What perhaps Minsky couldn’t conceive of was the point at which debt, deficits and interest rates would go to such extremes that the creation of credit itself, which was and remains the heart of capitalism, would be threatened. No longer might the seventh inning stretch lead to a Coke, some “Cracker Jacks” and the resumption of the old ballgame. Instead, zero-bound interest rates and debt/GDP ratios in a majority of capitalistic economies would begin to threaten, not heal, the nature of finance and investment in the real economy. Investors, leery of not only overleveraged investment banks such as Lehman Brothers, but overextended countries such as Greece, Cyprus and a host of Euroland lookalikes would derisk as opposed to rerisk as per the Minsky model. As well, with interest rates close to the zero bound, investors in intermediate and long term bonds would become dependent on Big Bank to do their bidding. When that QE buying power became jeopardized via tapering and the eventual ninth inning conclusion of asset purchases, then the process of maturity extension and the terming out of historically modeled corporate lending was prematurely threatened.
In short, and in too-abbreviated summation, debt-laden economies with near-zero-bound interest rates became victims of their own excess, a condition that was more difficult to stabilize cyclically because Big Government and Big Bank had reached limits, and private market investors with huge portfolios of their own began to leave the ballpark early.

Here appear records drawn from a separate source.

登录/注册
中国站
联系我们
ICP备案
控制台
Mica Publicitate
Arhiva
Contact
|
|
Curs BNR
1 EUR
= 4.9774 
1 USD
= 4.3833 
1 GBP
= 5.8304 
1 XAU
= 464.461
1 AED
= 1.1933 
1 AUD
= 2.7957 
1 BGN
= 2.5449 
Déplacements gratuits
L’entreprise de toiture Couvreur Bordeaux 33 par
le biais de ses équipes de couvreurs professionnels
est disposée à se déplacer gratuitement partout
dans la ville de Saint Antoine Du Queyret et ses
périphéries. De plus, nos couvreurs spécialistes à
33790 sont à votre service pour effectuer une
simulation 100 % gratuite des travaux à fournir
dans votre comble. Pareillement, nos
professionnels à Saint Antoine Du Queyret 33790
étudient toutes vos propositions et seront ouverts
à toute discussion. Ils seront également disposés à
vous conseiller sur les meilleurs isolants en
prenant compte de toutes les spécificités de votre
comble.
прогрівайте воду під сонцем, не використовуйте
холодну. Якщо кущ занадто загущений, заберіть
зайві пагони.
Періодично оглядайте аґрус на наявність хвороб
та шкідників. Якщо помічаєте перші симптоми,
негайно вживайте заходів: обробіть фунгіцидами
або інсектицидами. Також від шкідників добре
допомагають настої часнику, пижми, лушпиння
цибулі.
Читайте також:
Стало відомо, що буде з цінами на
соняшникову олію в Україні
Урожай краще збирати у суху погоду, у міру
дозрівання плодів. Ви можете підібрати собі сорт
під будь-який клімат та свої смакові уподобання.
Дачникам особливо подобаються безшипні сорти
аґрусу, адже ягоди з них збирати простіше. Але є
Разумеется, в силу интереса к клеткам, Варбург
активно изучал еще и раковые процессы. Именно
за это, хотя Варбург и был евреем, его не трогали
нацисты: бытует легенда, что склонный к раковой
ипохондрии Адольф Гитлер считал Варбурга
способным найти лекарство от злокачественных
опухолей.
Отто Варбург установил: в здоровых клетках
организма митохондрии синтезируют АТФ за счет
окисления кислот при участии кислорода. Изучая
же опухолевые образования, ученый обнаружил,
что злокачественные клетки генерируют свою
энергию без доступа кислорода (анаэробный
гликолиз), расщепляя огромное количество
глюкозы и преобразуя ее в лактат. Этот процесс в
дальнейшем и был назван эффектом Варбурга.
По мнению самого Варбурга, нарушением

Why stick around if your team is down by seven runs with only a few innings left? Why invest in financial or real assets if bond prices could only go down, and/or stock prices could no longer be pumped up via the artificial steroids of QE?
The rush for the exits seems to have been hastened recently not only by the increasingly obvious limitations of Big Government and Big Bank but by the additional knock-on effects of Big Investor and Big Regulation. The regulatory aspect is not hard to see. Having threatened the global economy with endogenously generated financial leverage, banks are under the government thumb to recapitalize and derisk from a multitude of directions including Basel III, SEC fines and criminal investigations, as well potential transaction taxes in Euroland, to name a few. While this response would have been typical in an historical Minsky model of normal economic recoveries, it is now no doubt excessively so, if only because of the enormity of the Great Recession itself. Whatever the cause, the duration of regulatory restraint, while long term beneficial, has been short to intermediate term negative for “stabilizing an already unstable economy.”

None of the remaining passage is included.